Representing the FTC, assistant to the solicitor general Benjamin Horwich said the “state action” exemption from antitrust laws is “an odd rule to begin with, in that it allows state law to displace federal law.” But he said that under court precedents, state actions should be exempt from antitrust laws only when a state has “clearly and affirmatively expressed an intent to replace competition.” Georgia’s law was not clear enough, he said, because “you can not infer [from the law] that the state really has an objective of … socializing its hospital services.”

But Justice Stephen Breyer asserted that the state law specifically allowed hospital authorities to form “one or more networks of hospitals.” Some other justices appeared to agree with the U.S. Court of Appeals for the 11th Circuit that the local authority’s anticompetitive purchase of the two hospitals was a “foreseeable result” of the state law, thereby immunizing the state from federal antitrust law.

Former solicitor general Seth Waxman of Wilmer Cutler Pickering Hale and Dorr, representing the health system that operates the two hospitals, ran into skepticism as well. He told the court the purchase was a valid way of fulfilling a state legislative mandate to provide services to indigent residents and to price services on a non-profit basis.

Waxman also defended the state action exemption from antitrust laws, arguing that it expresses “respect for the sovereign choices of sovereign states” and exists “not only to provide a defense … in litigation on the merits, it’s to protect states and sub-state entities from the cost of litigating.”

That assertion did not keep justices from expressing doubts about a broad state exemption.
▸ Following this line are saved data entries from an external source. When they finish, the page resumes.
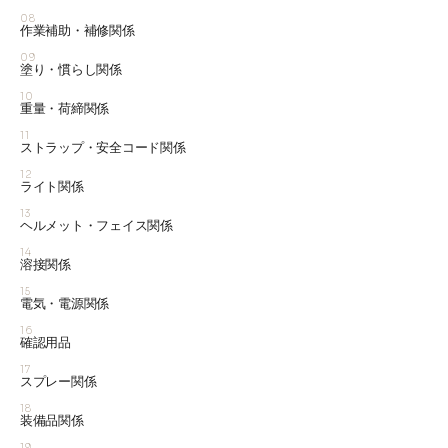
08
作業補助・補修関係
09
塗り・慣らし関係
10
重量・荷締関係
11
ストラップ・安全コード関係
12
ライト関係
13
ヘルメット・フェイス関係
14
溶接関係
15
電気・電源関係
16
確認用品
17
スプレー関係
18
装備品関係
19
Justice Elena Kagan favorably cited a brief filed by 20 states on the side of the FTC, in which they said the exemption should not be interpreted so broadly that it endorses anticompetitive conduct when states have no intention of doing so.

Justice Sonya Sotomayor countered Waxman, too, suggesting that “You’re elevating that public mandate to a public command that serving the indigent has to override the needs of the majority in terms of price competition.”

Waxman got pushback from Justice Antonin Scalia, who also seemed supportive of federal supremacy in the antitrust area. Scalia told Waxman that the logical extension of his argument was that a hospital authority in “a very large county which has five hospitals” could take over all the hospitals by purchase or eminent domain, thereby wiping out all competition in the region. Waxman said that was possible but unlikely because Georgia officials would have other means to prevent it from happening.

Scalia also seemed peeved by Waxman’s argument style, which as always was confident and free of hemming and hawing. “Mr. Waxman!” Scalia said as he began a question. “If you don’t want to be interrupted, you have to pause between sentences!” It was an unusual statement from Scalia, who is rarely shy about interrupting Supreme Court advocates.